Photo: Courtesy of Prounis

While other college students spent their summers goofing off, Jean Prounis, 29, was studying chain making, granulation, and bezel making. “I just fell in love with it,” she says, smiling. “I found it a very meditative process.”

Photo: Courtesy of Prounis

For the New York–based Prounis, the muse can alight in strange places: The curved legs of a Greek funerary bench encountered in a museum in Pella, for example, inspired a pair of exquisite earrings of rock crystal and lapis—rendered, like all her work, in 22-karat gold—among her latest creations. (Grace Wales Bonner and Kaia Gerber are fans.) The Roz ring, this author’s favorite, offers a single stone sunk in a hammered frame.

“Everything is made with purpose, to be worn with purpose,” Prounis declares. Then again, she admits, “I do like to infuse some laughs.” She wiggles the looped bracelet on her wrist, confessing that its design was actually based on the colorful rubber bracelets she and her high school friends wore. “I haven’t taken it off.”
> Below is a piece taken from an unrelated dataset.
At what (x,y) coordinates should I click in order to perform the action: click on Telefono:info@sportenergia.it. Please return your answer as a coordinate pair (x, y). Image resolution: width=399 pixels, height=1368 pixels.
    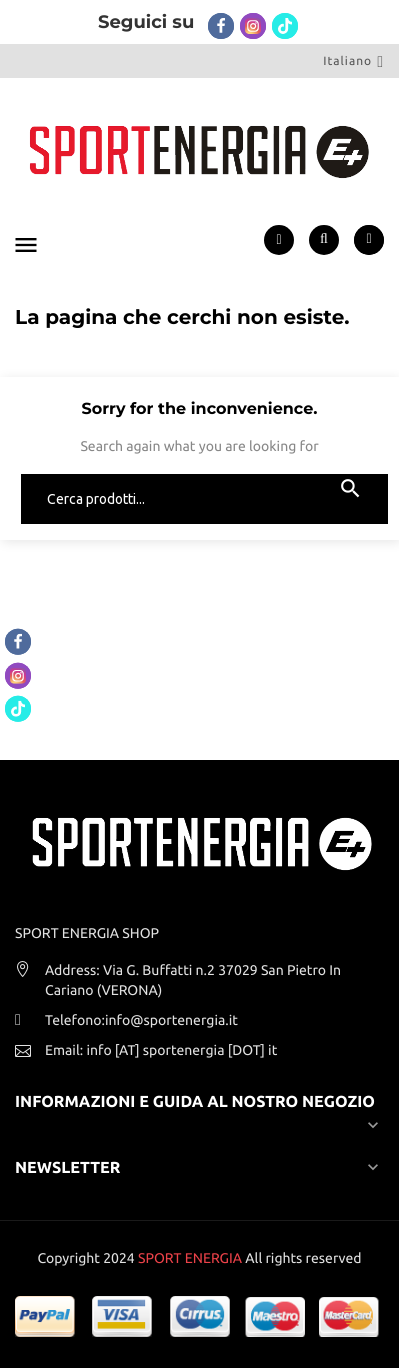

Photo: Courtesy of Castro Smith

Photo: Courtesy of Castro Smith

It was never Castro Smith’s plan to become a jeweler. He fell into it in London, where he learned engraving and the strict discipline of heraldic carving; he studied metalwork and patination in Japan. But when he began his signet ring business, also in London, “I didn’t want to follow the traditional ways,” Smith, 34, says. “I wanted to play around with ceramic, vitreous enamel, different patinas, and with the texture of the metal.”

His pieces are beautifully executed, but it is their subject matter—sometimes quirky, sometimes slightly spooky—that sets the work apart. An early ring he made for Dover Street Market features the image of a skull, purloined from instructions for paralyzing a foe. Another piece takes that most conventional of symbols, the heart, and shows it complete with pulsing arteries. He describes a ring he made memorializing a couple’s first date, a tiny piece of sushi engraved on the inside. “It’s their little secret.”


When Darius Khonsary was five, her Persian grandmother gave her a custom-​made pendant that she describes as a “magic square.” It was the beginning of an intense love affair with jewelry. “It’s magic and history and my culture, all tied together,” says the LA-based 
artisan, 27.

Photo: Courtesy of Darius.

Khonsary’s work is both delicate and slightly rough-edged, with everything rendered in satin-finished 18-karat gold. (Zendaya is the proud owner of an exquisite custom diamond-and-sapphire necklace.) Her horoscope series breathes life into that hackneyed category; rings flaunt audacious color combos. The Sisters necklace is based on a motif from an ancient cylinder seal. If the roots are archaic, the result is wonderfully modern. Khonsary, among the first openly trans women working in fine jewelry, wants her creations to speak for themselves—“but there is no separation between my work and who I am.”